UnitsML offers an unambiguous way to describe all physical measurements, and an unambiguous ability for a computer to look up the translation of any units of measure to any other units. UnitsML is an existing OASIS technical committee with NIST backing which will need wider participation to complete.
SensorML is a standard from the Open Geospatial Consortium that can describe the geometric, dynamic, and observational characteristics of sensors and sensor systems. There are many different sensor types, from simple visual thermometers to complex electron microscopes and earth observing satellites. SensorML can describe them all.
Digital Weather Markup Language (DWML)
Knowledge of the future is important to all markets; knowledge of future weather is important to energy markets. All weather is local. Local weather awareness includes not only weather predictions, but also knowledge about the actual weather at my location following previous predictions.
DWML is an existing specification developed by the National Oceanic and Atmospheric Administration (NOAA). NOAA offers access to their National Digital Forecast Database (NDFD) using DWML. DWML is a little quirky, and a little hard to use. Smart energy would benefit from its further development. We need to define a DWML profile for reporting as well as forecasting, to enable the exchange of actual conditions as well as forecasts.
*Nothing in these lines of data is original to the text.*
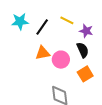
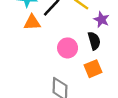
orange triangle: (43, 53) -> (32, 22), moved

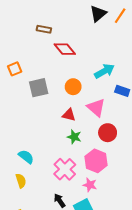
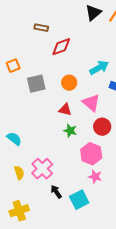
red diamond: (65, 49) -> (61, 47), turned -70
cyan semicircle: (26, 157) -> (14, 139), moved
pink cross: (65, 169) -> (42, 169), moved
pink star: (90, 185) -> (95, 177), moved

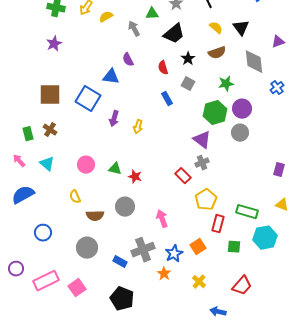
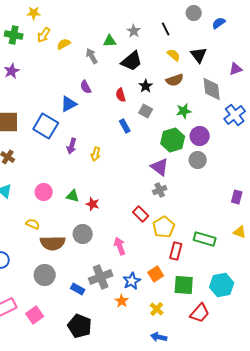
blue triangle: (111, 77) -> (69, 104), turned -36
blue cross: (277, 88) -> (235, 115), size x1.5
red rectangle: (183, 176) -> (141, 214), moved
yellow semicircle: (75, 197) -> (33, 224), turned 136
brown semicircle: (95, 216) -> (53, 243), size x1.4
cyan hexagon: (265, 238) -> (222, 285), moved
green square: (234, 247) -> (184, 285), moved, size x1.5
blue arrow: (218, 312) -> (159, 337), moved

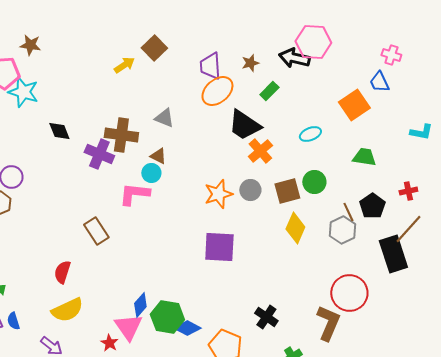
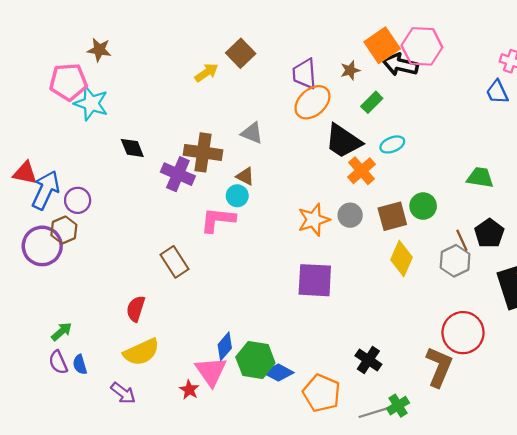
orange square: (354, 105) -> (382, 45), moved
cyan ellipse: (310, 134) -> (392, 144), moved

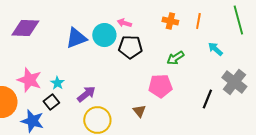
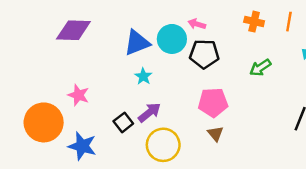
pink star: (29, 80) -> (78, 95), size x0.7
cyan star: (57, 83) -> (143, 76), moved
pink pentagon: (160, 86) -> (213, 102), moved
black square: (51, 102) -> (123, 122), moved

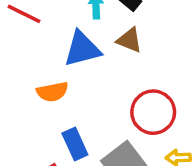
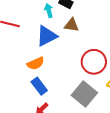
blue rectangle: (75, 144) -> (39, 86), moved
Such a profile would be used when querying local weather stations and even personal weather systems.
WS-DD and WS-DP
Device discovery and device profiles have been used in computer networking for some time. These specifications for the web services implementation are going to a standards vote in May. A major manufacturer of electrical equipment has already announced that they will include WS-DD and WS DP for all the equipment it sells. There are open source implementations for small devices (https://forge.soa4d.org/). I think they will have a big role in the future world of distributed generation and Net Zero Energy facilities.
SG CyberSecurity
Cyber security is drawing more attention and concern every day. Today’s grid cybersecurity is concerned primarily with defending the isolated system with relatively static interactions. Tomorrow’s cybersecurity will apply to systems interacting with others owned by many different people, of uncertain skill and diligence in securing their own systems. Security issues need to be integrated within every smart grid standard from the beginning. We need a separate security toolkit/framework, perhaps a profile from current fine-grained security standards, key management, and related areas. Broader integration of physical security, fine-grained networking and commercial security, and situation awareness technologies need to be part of the mix.
New Daedalus
Daedalus designed buildings, automated statues, and built wings for human flight. Daedalus worked by eye and hand, his designs scratched with a stylus on wax tablets. Until recently, we merely perfected his means of work, using better pens, and paper, and finally drawing on computers.
It is only recently that we have begun to leave the methods of Daedalus behind.
Simulations and digital twins guide each decision. Intelligence, or at least behaviors, imbue each system and device. Cyberphysical systems replace household servants and chauffeurs, operate factories, and manage energy logistics. The most pressing concerns are how intelligent systems and buildings will respond to us, and to each other.